Sunday, September 29, 2013

Chai Wallah: Coming Soon to a City Near You

Photo credit: Arian Zwegers
In India, chai wallahs are everywhere.  Chai is the word for tea in Hindi and a wallah is the person who makes or sells it.  In busy cities like Delhi, chai wallahs call out, “chai! chai!” and sell tea in their make shift cafes at markets, train depos, bus stops, and street corners.  Ritwik Deo, writer for the New Statesman, describes the chai wallah phenomenon, ”The tea-boy (chai wallah) is to Delhi what the cab-driver is to New York.”[1]

Photo credit: Pratheeps
The chai wallah meets the enormous demand for India’s favorite beverage – spiced tea with milk, known in the west simply as “chai.”  Spiced chai is primarily made with black tea, strong spices, and sugar mixed in milk.  Flavors vary but one of the most traditional and well known outside of India is masala chai.  Here in the U.S., when people use the word chai without specifying a flavor, they are usually referring to masala chai.  Masala chai can include spices like cardamom, cinnamon, ginger, peppercorns or cloves, although recipes vary regionally, kitchen to kitchen, and even wallah to wallah.

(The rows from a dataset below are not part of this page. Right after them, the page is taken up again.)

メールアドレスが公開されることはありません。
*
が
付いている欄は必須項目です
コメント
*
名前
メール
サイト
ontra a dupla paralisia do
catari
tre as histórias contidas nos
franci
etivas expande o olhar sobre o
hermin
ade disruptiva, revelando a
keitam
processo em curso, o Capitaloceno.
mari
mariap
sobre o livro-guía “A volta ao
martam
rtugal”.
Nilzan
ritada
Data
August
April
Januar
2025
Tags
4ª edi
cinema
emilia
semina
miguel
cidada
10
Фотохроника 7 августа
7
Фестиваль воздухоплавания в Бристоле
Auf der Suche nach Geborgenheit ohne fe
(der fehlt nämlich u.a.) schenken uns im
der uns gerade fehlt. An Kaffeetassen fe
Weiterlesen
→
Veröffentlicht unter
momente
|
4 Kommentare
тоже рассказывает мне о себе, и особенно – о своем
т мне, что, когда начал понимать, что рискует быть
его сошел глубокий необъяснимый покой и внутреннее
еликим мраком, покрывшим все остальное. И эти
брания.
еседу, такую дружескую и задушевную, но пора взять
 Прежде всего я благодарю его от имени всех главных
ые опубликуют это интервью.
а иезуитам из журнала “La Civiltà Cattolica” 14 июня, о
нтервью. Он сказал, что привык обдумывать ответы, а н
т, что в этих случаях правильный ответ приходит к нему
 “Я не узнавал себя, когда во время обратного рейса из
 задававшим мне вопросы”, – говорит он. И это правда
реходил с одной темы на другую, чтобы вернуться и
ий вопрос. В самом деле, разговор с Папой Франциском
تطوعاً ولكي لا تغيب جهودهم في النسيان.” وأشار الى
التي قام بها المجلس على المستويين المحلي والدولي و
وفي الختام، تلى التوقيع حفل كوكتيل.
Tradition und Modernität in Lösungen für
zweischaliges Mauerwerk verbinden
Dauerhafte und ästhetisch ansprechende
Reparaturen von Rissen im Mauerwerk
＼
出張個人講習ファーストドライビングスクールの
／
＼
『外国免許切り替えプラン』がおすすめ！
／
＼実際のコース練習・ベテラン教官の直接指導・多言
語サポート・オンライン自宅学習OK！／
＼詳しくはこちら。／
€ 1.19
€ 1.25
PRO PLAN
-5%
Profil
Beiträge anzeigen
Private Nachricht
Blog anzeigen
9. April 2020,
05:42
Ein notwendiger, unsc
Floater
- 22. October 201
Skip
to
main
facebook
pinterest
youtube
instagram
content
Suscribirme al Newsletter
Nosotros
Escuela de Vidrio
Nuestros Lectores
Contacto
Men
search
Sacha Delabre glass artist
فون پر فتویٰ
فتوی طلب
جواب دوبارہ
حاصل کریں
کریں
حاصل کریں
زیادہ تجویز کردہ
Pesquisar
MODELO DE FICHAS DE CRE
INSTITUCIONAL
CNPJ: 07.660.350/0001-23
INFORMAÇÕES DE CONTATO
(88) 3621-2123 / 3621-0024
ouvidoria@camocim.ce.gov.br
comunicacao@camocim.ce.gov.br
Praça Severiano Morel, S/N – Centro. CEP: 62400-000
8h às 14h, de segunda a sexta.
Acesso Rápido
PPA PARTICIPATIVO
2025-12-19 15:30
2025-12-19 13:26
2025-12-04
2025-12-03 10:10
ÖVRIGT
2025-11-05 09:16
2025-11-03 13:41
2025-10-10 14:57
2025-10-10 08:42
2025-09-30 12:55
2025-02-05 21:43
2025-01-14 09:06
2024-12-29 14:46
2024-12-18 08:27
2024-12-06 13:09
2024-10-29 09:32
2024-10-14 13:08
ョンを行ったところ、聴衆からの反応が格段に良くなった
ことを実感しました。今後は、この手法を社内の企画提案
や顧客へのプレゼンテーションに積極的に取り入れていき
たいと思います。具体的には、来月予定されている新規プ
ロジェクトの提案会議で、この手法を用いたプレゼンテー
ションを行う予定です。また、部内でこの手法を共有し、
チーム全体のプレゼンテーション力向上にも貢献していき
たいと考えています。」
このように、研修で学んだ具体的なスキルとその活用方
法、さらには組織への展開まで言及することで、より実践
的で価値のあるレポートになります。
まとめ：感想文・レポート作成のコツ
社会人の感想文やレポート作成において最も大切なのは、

Will chai wallahs set up shop here in the U.S. to meet the U.S.'s growing demand for tea?  I found these chai wallahs selling in the streets of San Francisco.  The Chai Cart began to sell cups of chai from a bicycle trailer in 2009.  It's about time!

[1] New Statesman, November 28, 2012 -

Thursday, September 26, 2013

Precision Tea Steeping in Indianapolis

“This is your kind of place,” my husband said, “the tea list is longer than the food menu.”  While visiting Indianapolis for a wedding, we had a cup a tea at Tulip Noir, a breakfast and lunch café that Indianapolis's Examiner dubbed an “Indianapolis Tea Temple”[1] and that Indianapolis's Metromix rated as a best brunch spot.[2]
For me, it’s not Tulip Noir’s over 70 varieties of tea that makes it stand out. It’s not their creative blends like “I Dream of Maui” - a green tea with pineapple, mango and blue corn flower or “Almond Oolong” - an oolong with a taste of almonds, or even their “Sweet Peach” - a white tea with a crisp peach flavor. It’s not even its organic, gluten free, vegan and allergy-friendly food and beverages. It’s Tulip Noir’s precision in the steeping time of its teas that sets Tulip Noir apart. I simply had never seen a tea establishment give customers timers with their teas.
When you order tea at Tulip Noir in Indianapolis, you are never left to wonder when the brewing of your tea is done. Each tea order comes with its own hour glass timer matched to the ideal steeping time for the ordered tea. What makes the perfect cup of tea, according to Tulip Noir, is not just the quality of the tea leaves, but the timing of the leaf brewing process. This is why each customer is armed with a timer and the recommended steeping time for their particular tea.
My order of loose leaf black tea (a mix of caramel and lavender, called “Serenity”) arrived at my table in its own clear glass steeping cup along with a 5 minute hour glass timer. I could see the hot water and the tea leaves through the clear glass. “When the timer runs out,” the waitress told me, “your tea is ready.” Among the tables, I could see other tea drinkers had 3, 5, or 7 minute hour glass timers at the ready.
I was mesmerized by the steeping, I could smell the tea flavor strengthening and watch the color of the hot water gradually deepen into a beautiful coppery brown. When the last few grains of sand fell to the bottom of the hour glass, it was time to remove the strainer – this did prove to be a bit messy. But it was worth it to savor the steeping as well as the taste of the tea at its optimal flavor. Shouldn’t we all have hour glasses?
[1] September 12, 2010,

[2] September 12, 2010,

Saturday, September 7, 2013

Tea History Documentary on the BBC

Click image to see a preview.
English comedian Victoria Wood presents a two part documentary about the history of tea. In Victoria Wood's Nice Cup of Tea, Wood travels the world to explore Britain's love affair with tea. She visits chai wallahs, opium smokers, Assam tea pickers and grumpy elephants, and explains how the little exotic tea leaf both united east and west and triggered wars.

This entertaining documentary aired on the BBC in April 2013.  It provides a good deal of insight into the question: just how did tea from China become England's national beverage?